Both Mousavi and Karoubi say this phrase should be read in its Persian context, not Arabic and  "Rajol e Siasi" should mean “A Learned Politician” and not its literal Arabic meaning.

Of course, Karoubi and Mouasvi’s interpretation does not come out of thin air.  It came after the demands of the street.  Karoubi contested the 2005 elections and did not speak of such an understanding, nor I think a language course of the basis Arabic 101 would have taught him in this period.  As a theologian, he received all his religious education in Arabic, it is hard to assume that he did not know this implication then.

Interestingly, the ethnic backgrounds of the candidates in Iran, at least partially is representative of the complexity of the mosaic of Iran.  Mousavi being an Azeri, Karoubi, hailing from Lorestan, and Rezaei a candidate from Bakhtiaris from  Masjed Solaiman, in the oil rich Province of Khuzestan.

Leaving Ahmedinejad hailing from Garmsaar city in the Persian Heartland.  These contrasts also made all candidates cater to the specific demands of different nationalities as wished to win their supports.

 The fact that, Karoubi and then Mousavi spoke of the equality before law and promised fair treatment to the sub-nationalities, has projected a scope of social demands that is beyond the capacity of each candidate, and the entire regime.

The question to ponder is why the “supreme Leader” opted to support Ahmedinejad and not the other candidates.A glimpse at the real results leaked out by the employees of the Ministry of Interior that conducted the election, might shed some light:

Eligible voters: 49,322,412

Total votes cast: 42,026,078


1. Mir Hussein Mousavi: 19,075,623

2. Mehdi Karoubi: 13,387,104

3. Mahmud Ahmedinejad:   5,698,417

4. Mohsen Rezaei Mir Ghaed:   3,745,218

Imagine Ayatollah Khamenie and his advisors reading these results.  The figures show that the second round essentially belongs to one of the reformists and that Ahmedinejad comes in third.They remember the uneasy eight years as Supreme Leader he had to endure during the presidency of Khatami.  Dealing with students’ uprising and blossoming  of a free media, making it hard to gag the press.

Therefore, Ayatollah Khamenie decided to nip the possibility of encounters with these movements in the bud by imposing Ahmedinejad as the winner.
Even within a controlled election, which they tried to stage manage, albeit unsuccessfully, Ayatollah Khamenie had to rig the election results.

Now, the people who have voted, feel cheated, specially the youth and women.  They are disenchanted.  They thought, their votes would be counted.  They thought this time there was a time for change.
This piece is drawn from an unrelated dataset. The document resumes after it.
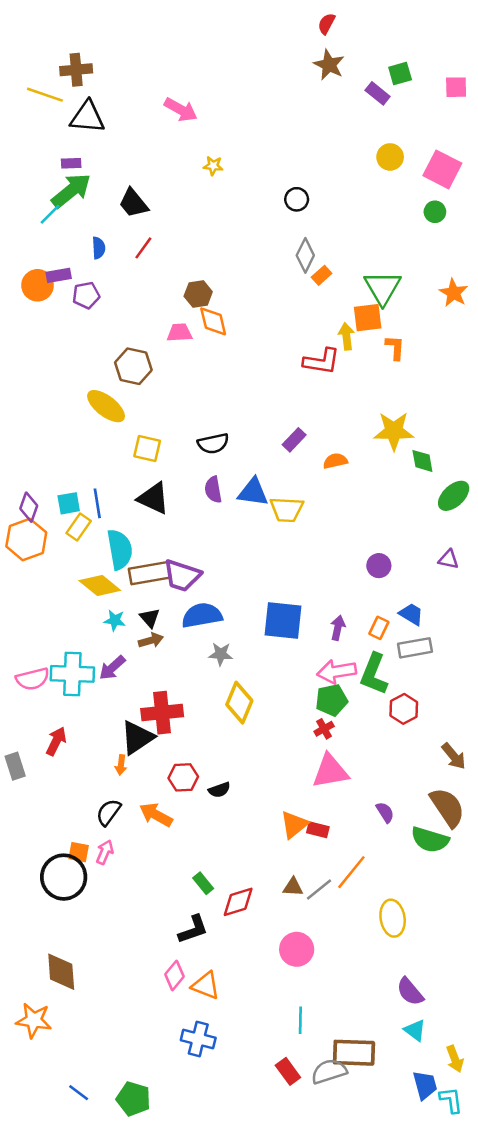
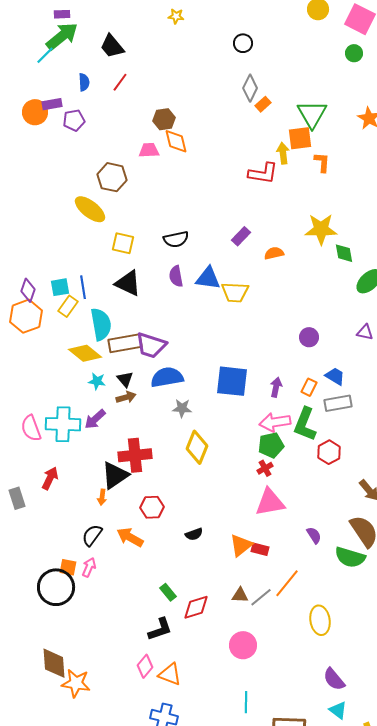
pink semicircle: (33, 679) -> (31, 428), turned 84
black semicircle: (219, 790) -> (194, 534), moved
orange star: (34, 1020) -> (76, 683), moved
Perhaps they did not realize that changing one or a few articles of the constitution would not suffice.  Maybe there was a need to overhaul this draconian law in its entirety.

They did not foresee the fact a fundamental change was needed in Iran is essential.  A fundamental change is often called a Revolution.  Revolutions are unfortunately bloody and trigger huge upheavals in nature.They are bloody, not due to the nature of the demands, or just because bloodletting is on the agenda of the revolutionaries.  It is because those in power and their cliques do not give up the power so easily.
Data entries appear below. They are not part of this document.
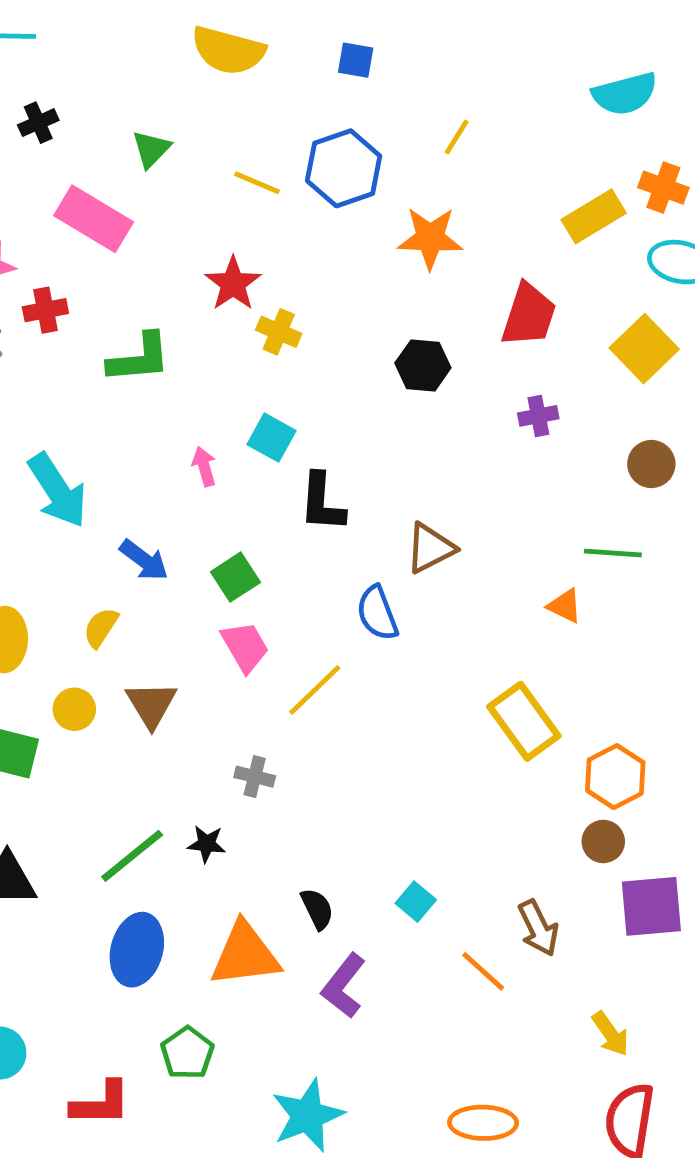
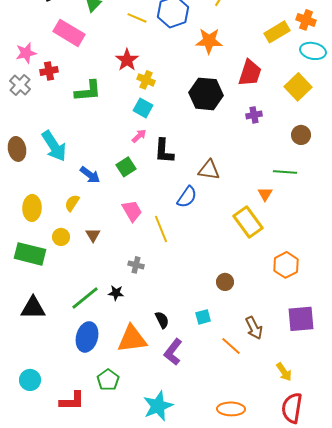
black hexagon: (423, 365) -> (206, 94), size x1.5
cyan square: (271, 438) -> (143, 108), moved
pink arrow: (204, 466) -> (139, 136), moved, turned 63
brown triangle: (430, 548) -> (209, 170), turned 35
green square: (235, 577) -> (126, 167), moved
orange triangle: (565, 606) -> (265, 194), turned 35
blue semicircle: (377, 613) -> (187, 197), turned -125
yellow line: (315, 690) -> (161, 229), turned -68
brown triangle: (151, 704) -> (93, 235), size x0.7
yellow rectangle: (524, 721) -> (248, 222), moved
brown circle: (603, 841) -> (225, 282), moved
cyan square: (416, 902) -> (203, 317), turned 35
His supporters may not wish to question his credentials, but even during Mousavi’s tenure as a Prime Minister, more than 70,000 political prisoners were executed.  Some  were minors and most summarily executed.  Some of the dead were not even identified, let alone receiving a fair trial.  Some were arrested in the aftermath of a political rally or were found with a book of Che Guevara in his/her possession.

The same can be said about bloodstained credentials of other ‘reformist’ candidates.  The fact is that the changes in the attitude of candidates is imposed by the constituents movements who joined them in their quest for change.

However, we see a generation, quite modern that wants to share the world as it sees it, but is denied its fruits.  This generation is determined that it can achieve what is denied to him and what she think it is hers to keep.  The next few days could be decisive, and time will tell whether the subjective factors of change evolve to eradicate its illusions and embark on a path for real change or not.